Sorry, ich habe den Artikel nur bis „Kanzlerinnenschaft“ gelesen. Werde nun ersatzweis die Kommentare durchlesen um zu erfahren, was im Artikel steht.

jorgos48
1 Jahr her

Friedrich Merz-Quo vadis. Die Hoffnung stirbt zuletzt.

RauerMan
1 Jahr her

„Die Afd habe sich selber in die Schmuddelecke gearbeitet“, damit hat Herr Patzelt in Teilen der Partei sicher recht. Er vergißt aber die Konservativen i.d.AfD,bzw.deren Wähler, welche trotzdem die AfD alsdie z.Zt. einzig wählbare Partei ansehen. Das hängt mit den Sachfragen zusammen, welche diese Partei leider alleine vertritt. Nicht zuvergessen z.B. die EURO-EZB-EU-Fragen mit den Ergebnissen die uns jetzt auf die Füße fallen. Dazu gehört/e auch eine vernunftbegabte RU-Politik. Eine Kehrtwende der derzeitigen Sanktionen, die vor allem uns selbst schaden, wird kommen. Auf die Begründungen der Kehrtwenden darf man gespannt sein. Selbstverständlich ist der Ukraine-Krieg RU`s zu verurteilen, aber die… Mehr

Johann Thiel
1 Jahr her

Das ganze Gerede eines Prof. Patzelt ist so dumm, sinnentleert und irrelevant wie die ganze Union. Merz ist ein angepasster Vollversager mit dem wir als Kanzler längst den Impfzwang hätten und im aktiven Kriegszustand mit Russland wären.

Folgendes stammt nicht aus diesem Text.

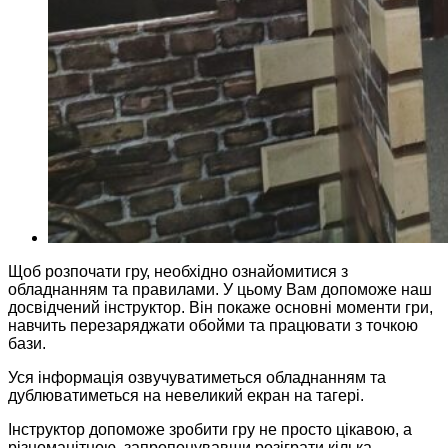
Щоб розпочати гру, необхідно ознайомитися з
обладнанням та правилами. У цьому Вам допоможе наш
досвідчений інструктор. Він покаже основні моменти гри,
навчить перезаряджати обойми та працювати з точкою
бази.
Уся інформація озвучуватиметься обладнанням та
дублюватиметься на невеликий екран на тагері.
Інструктор допоможе зробити гру не просто цікавою, а
різноманітною, запропонувавши розіграти кілька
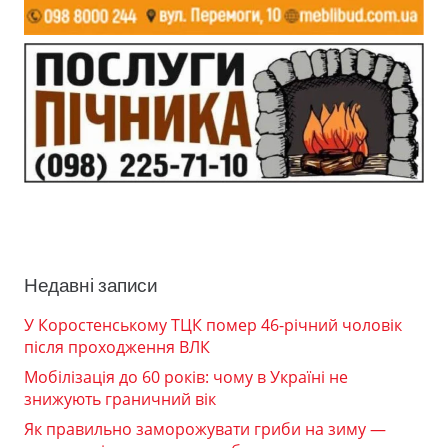
Недавні записи
У Коростенському ТЦК помер 46-річний чоловік
після проходження ВЛК
Мобілізація до 60 років: чому в Україні не
знижують граничний вік
Як правильно заморожувати гриби на зиму —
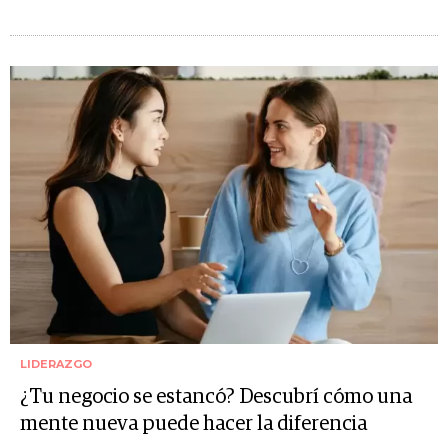
LIDERAZGO
¿Tu negocio se estancó? Descubrí cómo una
mente nueva puede hacer la diferencia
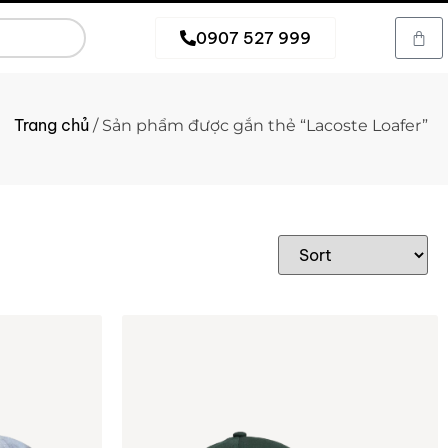
0907 527 999
Trang chủ
/ Sản phẩm được gắn thẻ “Lacoste Loafer”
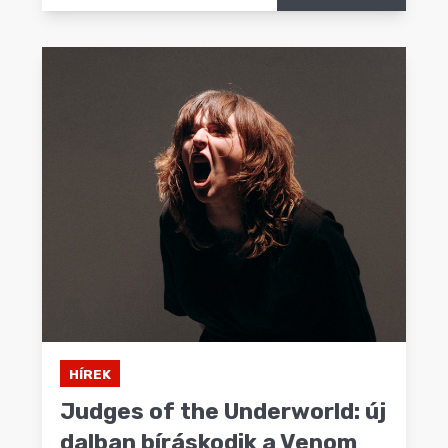
HÍREK
Judges of the Underworld: új
dalban bíráskodik a Venom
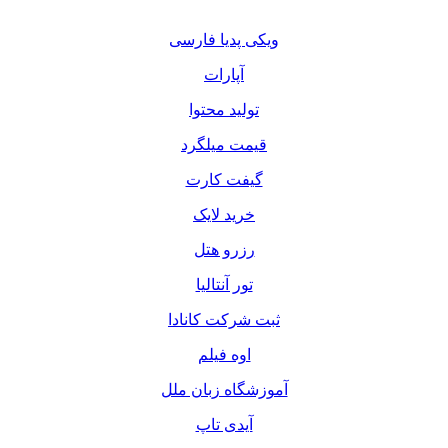
ویکی پدیا فارسی
آپارات
تولید محتوا
قیمت میلگرد
گیفت کارت
خرید لایک
رزرو هتل
تور آنتالیا
ثبت شرکت کانادا
اوه فیلم
آموزشگاه زبان ملل
آیدی تاپ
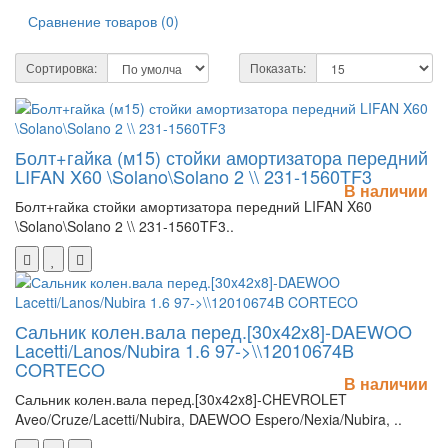
Сравнение товаров (0)
Сортировка:
Показать:
Болт+гайка (м15) стойки амортизатора передний
LIFAN X60 \Solano\Solano 2 \\ 231-1560TF3
В наличии
Болт+гайка стойки амортизатора передний LIFAN X60
\Solano\Solano 2 \\ 231-1560TF3..
Сальник колен.вала перед.[30x42x8]-DAEWOO
Lacetti/Lanos/Nubira 1.6 97->\\12010674B
CORTECO
В наличии
Сальник колен.вала перед.[30x42x8]-CHEVROLET
Aveo/Cruze/Lacetti/Nubira, DAEWOO Espero/Nexia/Nubira, ..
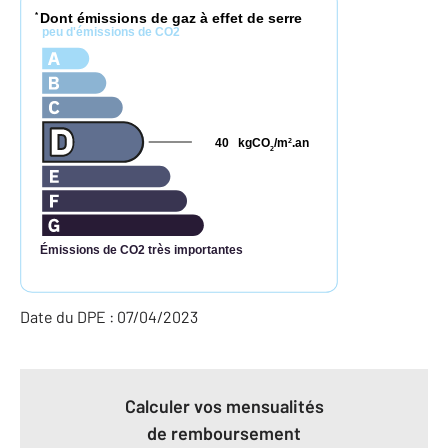
Dont émissions de gaz à effet de serre
*
peu d'émissions de CO2
40
kgCO
/m
.an
2
2
Émissions de CO2 très importantes
Date du DPE : 07/04/2023
Calculer vos mensualités
de remboursement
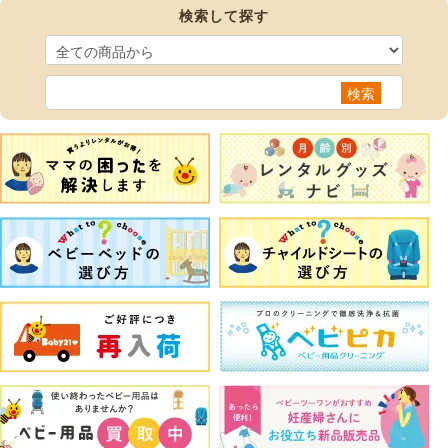
検索して探す
検索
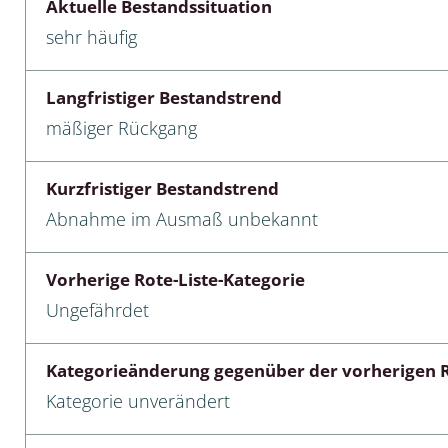
Aktuelle Bestandssituation
sehr häufig
cken
egen
Langfristiger Bestandstrend
r, Trägspinner, Graueulchen
mäßiger Rückgang
gler
Kurzfristiger Bestandstrend
Abnahme im Ausmaß unbekannt
cken
Vorherige Rote-Liste-Kategorie
ßer, Doppelfüßer
Ungefährdet
gen
Kategorieänderung gegenüber der vorherigen R
artige, Stutzkäferartige,
Kategorie unverändert
nende Kolbenwasserkäfer,
käfer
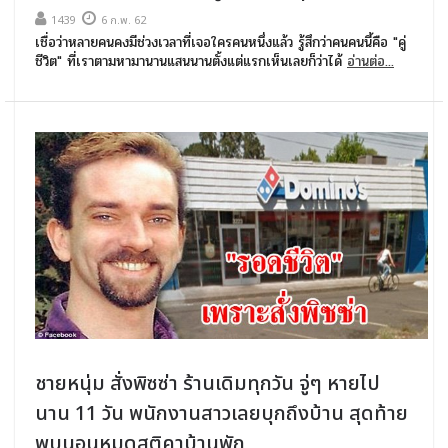
1439
6 ก.พ. 62
เชื่อว่าหลายคนคงมีช่วงเวลาที่เจอใครคนหนึ่งแล้ว รู้สึกว่าคนคนนี้คือ "คู่
ชีวิต" ที่เราตามหามานานแสนนานตั้งแต่แรกเห็นเลยก็ว่าได้
อ่านต่อ...
ชายหนุ่ม สั่งพิซซ่า ร้านเดิมทุกวัน จู่ๆ หายไป
นาน 11 วัน พนักงานสาวเลยบุกถึงบ้าน สุดท้าย
พบนอนหมดสติคาบ้านพัก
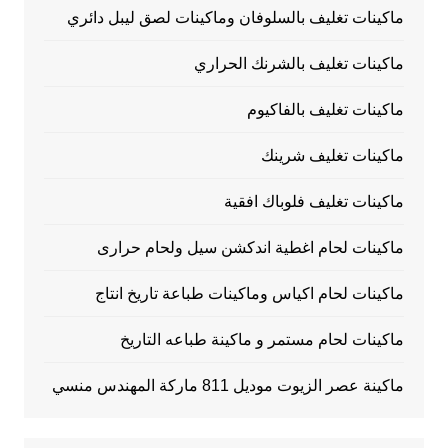
ماكينات تغليف بالسلوفان وماكينات لصق ليبل دائري
ماكينات تغليف بالشرنك الحراري
ماكينات تغليف بالفاكيوم
ماكينات تغليف شرينك
ماكينات تغليف فلوباك افقية
ماكينات لحام اغطية اندكشن سيل ولحام حرارى
ماكينات لحام اكياس وماكينات طباعة تاريخ انتاج
ماكينات لحام مستمر و ماكينة طباعه التاريخ
ماكينة عصر الزيوت موديل 811 ماركة المهندس منسي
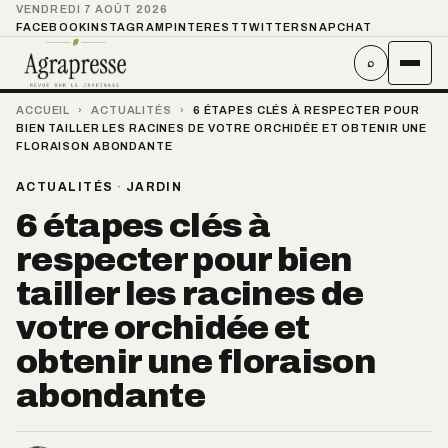
VENDREDI 7 AOÛT 2026
FACEBOOK
INSTAGRAM
PINTEREST
TWITTER
SNAPCHAT
⌕
ACCUEIL
›
ACTUALITÉS
›
6 ÉTAPES CLÉS À RESPECTER POUR
BIEN TAILLER LES RACINES DE VOTRE ORCHIDÉE ET OBTENIR UNE
FLORAISON ABONDANTE
ACTUALITÉS
·
JARDIN
6 étapes clés à
respecter pour bien
tailler les racines de
votre orchidée et
obtenir une floraison
abondante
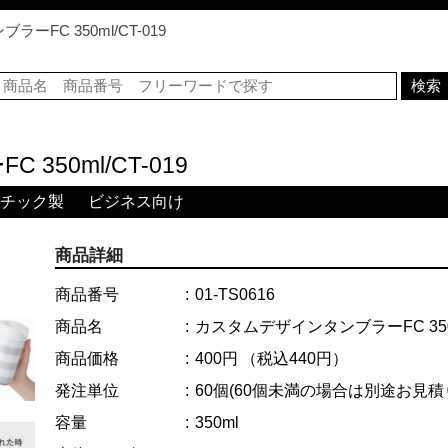
FC 350ml/CT-019
50ml/CT-019
チック製
ビジネス向け
商品詳細
商品番号
01-TS0616
商品名
カスタムデザインタンブラーFC 350ml
商品価格
400円
（税込440円）
発注単位
60個
(60個未満の場合は別途お見積
容量
350ml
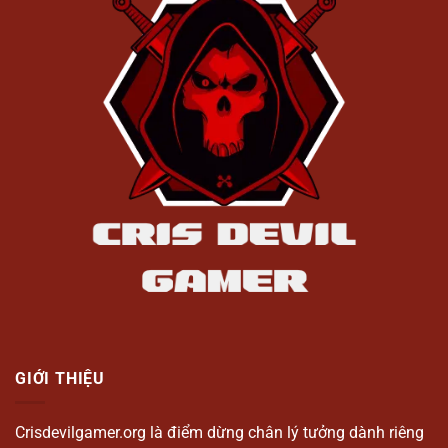
GIỚI THIỆU
Crisdevilgamer.org là điểm dừng chân lý tưởng dành riêng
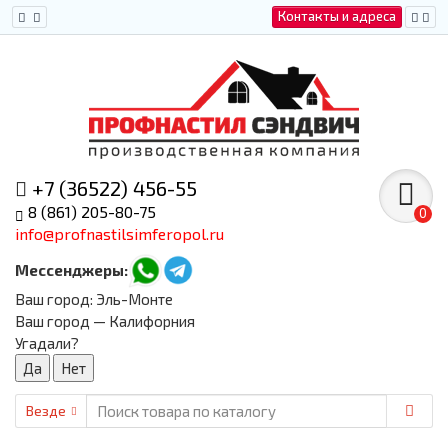
Контакты и адреса
+7 (36522) 456-55
8 (861) 205-80-75
0
info@profnastilsimferopol.ru
Мессенджеры:
Ваш город:
Эль-Монте
Ваш город — Калифорния
Угадали?
Везде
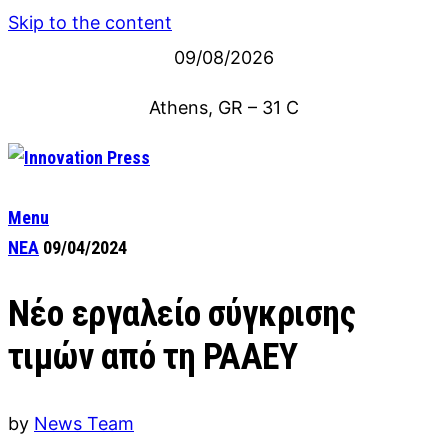
Skip to the content
09/08/2026
Athens, GR
–
31
C
Menu
ΝΕΑ
09/04/2024
Νέο εργαλείο σύγκρισης
τιμών από τη ΡΑΑΕΥ
by
News Team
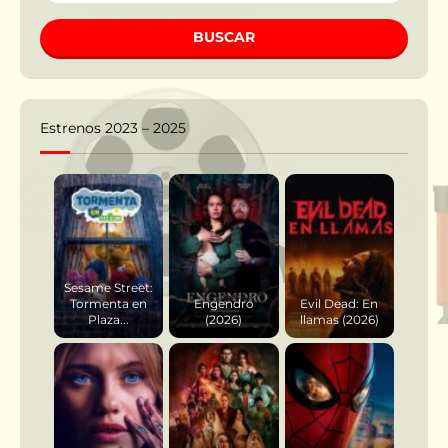
BUSCAR
Estrenos 2023 – 2025
Sesame Street:
Tormenta en
Engendro
Evil Dead: En
Plaza...
(2026)
llamas (2026)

Das einzige was die Union noch machen kann um wenigstens die Untergrenze des Anstandes zu erreichen, ist der Ampel beizutreten um endlich die wirklichen politischen Verhältnisse in Deutschland sichtbar werden zu lassen.

Mausi
1 Jahr her

Die westlichen Werte in der Ukraine verteidigen, aber im eigenen Land keinen Mut aufbringen für einen Beraterwechsel, um die westlichen Werte zu verteidigen. Unsere „westlichen Werte“ sind so am Ende, dass die CDU noch nicht mal Werte für die Beraterfirma formulieren könnte. Daher gibt sie als Wert „Wahl gewinnen“ an. Grün/rot hat mit Erfolg die „westlichen Werte“ in der veröffentlichten Meinung umgedeutet. Nur bei Ausrutschern wie der Sendung zum Gendern, kommt die unveröffentlichte Meinung zum Ausdruck. Aber die zu bespielen, da fehlt es an allen Ecken und Enden. Völlig egal, ob mit oder ohne Herrn Merz. Die Partei der Kompromisse… Mehr

Last edited 1 Jahr her by Mausi
Dissident
1 Jahr her

Merz will Kanzler in einer Koalition mit den Grünen werden, das ist wohl das Ziel. Er scheint zu glauben, sich an die Grünen anbiedern zu müssen, weil diese es sind, die die Massenmedien, insbesondere den BRD-ÖRR, im Hinblick auf positive Darstellung dominieren. Die tatsächliche Politik der „Ampel“ ist katastrophal, also wird bei der nächsten Wahl die Kanzlerpartei, also die SPD, abgestraft. Schon jetzt wandern viele lernresistente Wähler wieder zur Union zurück. Die Taktik von Merz könnte aufgehen, und er tatsächlich nochmal im Herbst seiner Karriere Kanzler werden. In einer Koalition am Gängelband von B90/Grün, die leicht abgeschwächt die selbe Politik… Mehr

Klaus Kabel
1 Jahr her

Am Horizont leuchtet für die CDU das Schicksal der italienischen DC. Ein Staat, in dem es keine Opposition gibt ist kein Rechtsstaat mehr. Die AfD ist verbrannt und diskreditiert. Und die CDU, anstatt sich von den Merkelgrünen, zu befreien und energisch gegen den Grünlinken Wahn zu opponieren, dümpelt unglaubwürdig im Grünen Fahrwasser. 45% Nichtwähler, die meisten ohne politische Heimat, warten auf ein Zeichen. Jagt Merz vom Hof und fangt neu an. Das muss doch eine Aufgabe sein, an der eine Partei wachsen kann. Die Chancen wären groß wie nie! Und zu verlieren hat die CDU auch nichts mehr. Aber die… Mehr

Last edited 1 Jahr her by Klaus Kabel
Mausi
1 Jahr her
Antworten an  Klaus Kabel

Herrn Merz vom Hof zu jagen hilft nicht, wenn die Machtpositionen mit grünen sozialistischen CDUlern besetzt sind. Das ist weder erfolgversprechende Stratgie noch erfolgversprechende Taktik.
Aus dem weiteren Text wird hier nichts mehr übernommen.